Pope Benedict XVI was a man who prayed without ceasing. That was very obvious during his years as a priest, bishop and as pope. It was especially summed up when he chose, due to the limitations of his health, to resign the papacy and to live his final days in prayer. In his monastery at the Vatican, he lived a life of communion with God, especially centered on the Eucharist. The celebration of the Eucharist and the adoration of the Eucharist were for Pope Benedict XVI the core of his spirituality, which drew him into deep communion with the Lord. He was obviously well aware of the communal nature of the Eucharist, and his life in the monastery drew him even more in communion through the Eucharist with the Church. Pope Benedict XVI loved the Eucharist, and this is well expressed in his magnificent apostolic exhortation, Sacramentum Caritatis. Here, he expresses that the “Substantial conversion of bread and wine into His body and blood introduces within creation the principle of radical change, a sort of ‘nuclear fission,’ to use an image familiar to us today, which penetrates to the heart of all being, a change meant to set off a process which transforms reality, a process leading ultimately to the transfiguration of the entire world, to the point where God will be all in all (cf. 1 Cor 15:28).” It was the Eucharist which gave Pope Benedict XVI the ability to pray without ceasing in all of the many aspects of his ministry and in his life of monastic prayer.
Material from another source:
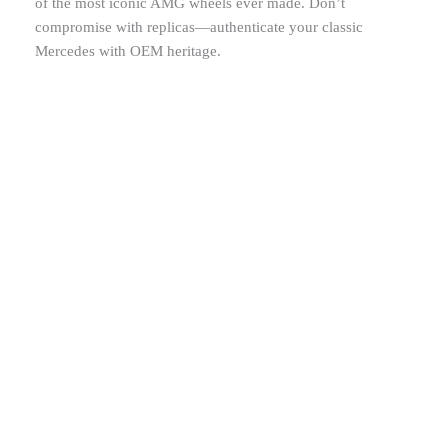
of the most iconic AMG wheels ever made. Don’t
compromise with replicas—authenticate your classic
Mercedes with OEM heritage.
Because of his deep prayer life and union with the Lord, Pope Benedict XVI was a man of interior joy. It is well to reflect upon the joy that is present in someone who possesses peace because of a deep relationship with the Lord. This peace is naturally expressed to others, not necessarily by exterior signs but by the peace which another feels in the presence of a joyful person. In his final work, What is Christianity, which he completed in his monastic retirement but was not published until after his passing, Pope Benedict said, “Let us proclaim Jesus Christ, not in order to gain as many members as possible for a community, much less for the sake of power. Let us speak about him because we feel that we must hand on this joy that was given to us. We will be credible announcers of Jesus Christ when we have truly encountered him in the depths of our being.” This was the joy that Benedict possessed and handed on through his deep life of union with the Lord in prayer.
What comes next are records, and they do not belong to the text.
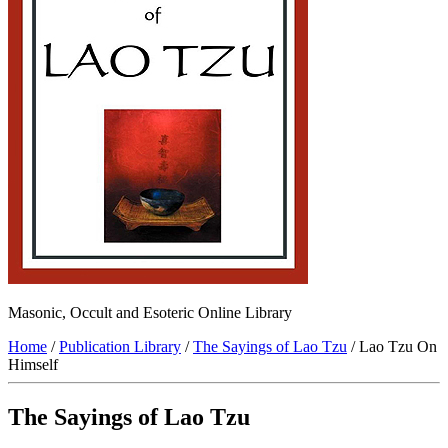
Masonic, Occult and Esoteric Online Library
Home
/
Publication Library
/
The Sayings of Lao Tzu
/ Lao Tzu On
Himself
The Sayings of Lao Tzu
Pope Benedict XVI was a man of gratitude to God. He expressed his gratitude in many ways but especially by being the person God had made him to be and using the talents which were given to him. On the occasion of the celebration of his 90th birthday in the Vatican gardens of his monastery residence, Pope Benedict said, “My heart is full of gratitude for the 90 years that God has given me. There have been trials and hard times, but always He has guided me and rescued me, so I can continue my journey.” He accepted what came to him in life with gratitude to God, knowing that God was with him and would never let him down. How much our world today needs the spirit of gratitude which will enable us to recognize God and share His blessings with all those He has given to us.
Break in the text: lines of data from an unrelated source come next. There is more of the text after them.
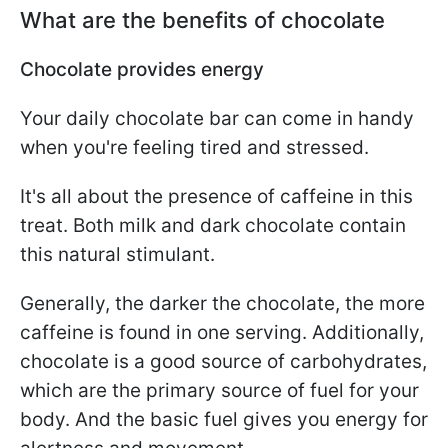
What are the benefits of chocolate
Chocolate provides energy
Your daily chocolate bar can come in handy
when you're feeling tired and stressed.
It's all about the presence of caffeine in this
treat. Both milk and dark chocolate contain
this natural stimulant.
Generally, the darker the chocolate, the more
caffeine is found in one serving. Additionally,
chocolate is a good source of carbohydrates,
which are the primary source of fuel for your
body. And the basic fuel gives you energy for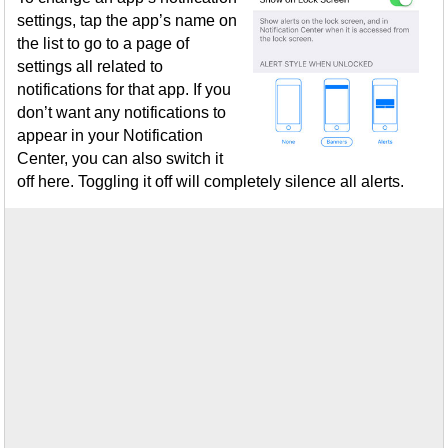
settings, tap the app’s name on
the list to go to a page of
settings all related to
notifications for that app. If you
don’t want any notifications to
appear in your Notification
Center, you can also switch it
off here. Toggling it off will completely silence all alerts.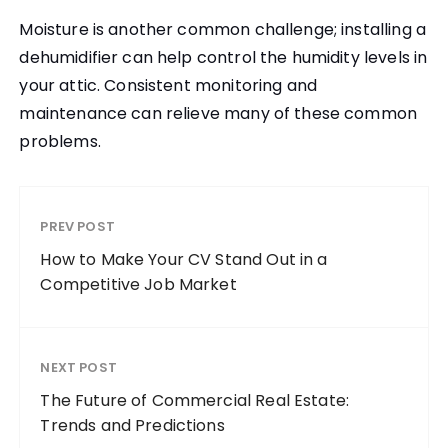
Moisture is another common challenge; installing a
dehumidifier can help control the humidity levels in
your attic. Consistent monitoring and
maintenance can relieve many of these common
problems.
PREV POST
How to Make Your CV Stand Out in a
Competitive Job Market
NEXT POST
The Future of Commercial Real Estate:
Trends and Predictions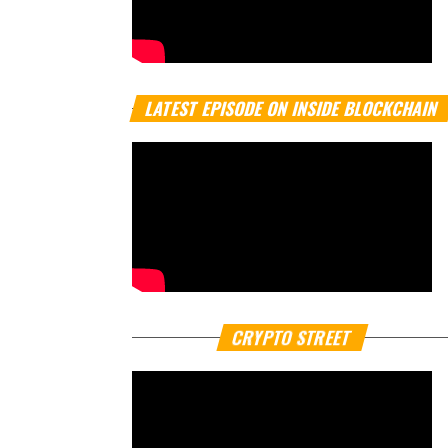
LATEST EPISODE ON INSIDE BLOCKCHAIN
CRYPTO STREET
The Vatican recently announced that it will publish a collection of the Sunday homilies which Pope Benedict XVI gave at the Masses he celebrated at the monastery for his household. While the date for the publication has not been announced, the homilies will truly be a rich source of continuing insight into the depths of Pope Benedict XVI’s spirituality and his prayer, joy and gratitude.

Again, in the words of Pope Francis, “May Pope Benedict XVI, who wisely and lovingly served the Church, for whom we feel such affection, gratitude and admiration, continue to bless us and accompany us from heaven, as we continue our journey to God.”